Overpolicing should not be present on our campus
Police presence on campus makes students and community members feel unwelcome.
Police presence on campus makes students and community members feel unwelcome.
After the decision to simultaneously bring the Los Angeles Police Department to USC and close our campus to the surrounding community, President Carol Folt made the University a hostile place for many students, staff, faculty and community members. These decisions not only prevented students from speaking freely on campus through demonstrations but also cut off the surrounding community from a staple in their neighborhood, which created an even deeper divide between USC and the South Central community.
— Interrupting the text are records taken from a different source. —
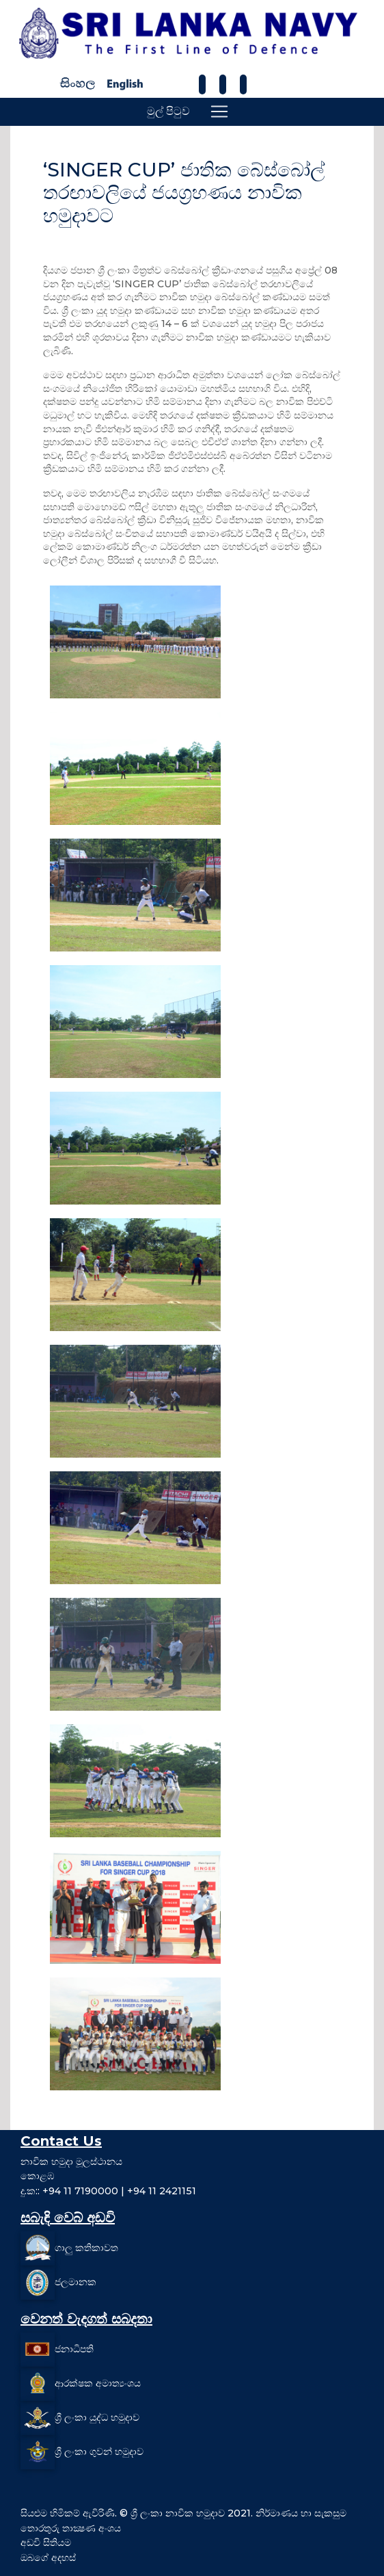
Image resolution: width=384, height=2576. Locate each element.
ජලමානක (75, 2282)
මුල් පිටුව (168, 111)
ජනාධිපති (74, 2349)
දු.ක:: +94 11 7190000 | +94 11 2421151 (108, 2191)
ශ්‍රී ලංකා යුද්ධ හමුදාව (97, 2417)
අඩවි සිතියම (45, 2542)
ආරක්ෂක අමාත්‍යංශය (98, 2383)
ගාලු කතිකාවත (86, 2248)
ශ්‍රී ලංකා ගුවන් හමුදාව (99, 2451)
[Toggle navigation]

While overpolicing should be criticized wherever it happens, the overpolicing of USC’s campus is particularly heinous. Situated in South Central with a majority Black and Latine population surrounding the University, the unprecedented number of LAPD officers on campus made the surrounding area immeasurably more dangerous for residents of color, who are stopped, searched and arrested by LAPD far more than their white counterparts, according to a 2008 study by the American Civil Liberties Union of Southern California.
For Folt to bring LAPD to remove the encampment protesters in the name of campus safety was a complete farce. If Folt truly cared about “campus safety,” she would not have used police to escalate tensions on campus and brutalize students. She would have continued to meet with the encampment leaders including the Divest from Death Coalition and found collaborative solutions to her problems with the encampment.
For a school that strives to make its campus an ethnically and racially diverse place, this lack of care for students and community members was disappointing — but not shocking. Over the years, USC has continuously made decisions without consulting members of the South Central community, demonstrating that the University doesn’t care about how its actions affect the community around it.
One of the biggest examples of this was the choice to overhaul USC Village and turn a place once full of local businesses into student housing. USC Village formerly consisted of locally owned and affordable businesses which were replaced by more expensive counterparts such as Target and Trader Joe’s.
The overpolicing over the past few weeks has made underrepresented groups, and especially Black and undocumented students, feel wary about coming to campus. A Tulane University study conducted using public school students from New Orleans during the 2018-19 school year found that the majority of Black students do not feel safer with police presence. For undocumented students, they fear that run-ins with police can lead to surprise deportation. Forty-eight percent of Black Americans do not trust police to treat Black and white people equally, according to a 2020 PBS NewsHour-NPR-Marist poll.
USC students of color are no strangers to the brutality and harm that police perpetrate against people of color, so to subject them to unnecessary encounters with police on their own campus is just plain cruel. These communities are often the targets of state violence at the hands of police. Folt’s unnecessary show of force has made campus an unsafe place for students of color and undocumented students and completely ostracized them from campus facilities and campus life during what should be a time of celebration.
Instead, this graduation season has become a time of anxiety, with many students feeling unwelcome on the campus that they have called home for four years. DPS officers scanning student IDs for access to campus and searching backpacks upon entry conjure up images of Transportation Security Administration lines at airports — which is not something that is usually associated with the end of a school year. With these extra security checkpoints, some USC students, staff and faculty experienced racial profiling, with several Black Faculty in Residence being denied entry while a white faculty member was allowed in.
From helicopters constantly flying overhead during my German final exam to long lines waiting to get to campus, these things compromised my ability to learn far more than any protest ever did. I can confidently, and without reservation, say that the pro-Palestinian encampment and protests on campus posed significantly less risk and distraction to me than the LAPD.
With that, I hope — no, I implore — Folt and any future University president to not choose to bring police onto campus in response to peaceful student protests. This egregious show of force in the name of public safety did not make USC safer and instead put the most vulnerable of our students, staff, faculty and surrounding community at risk. USC must do better.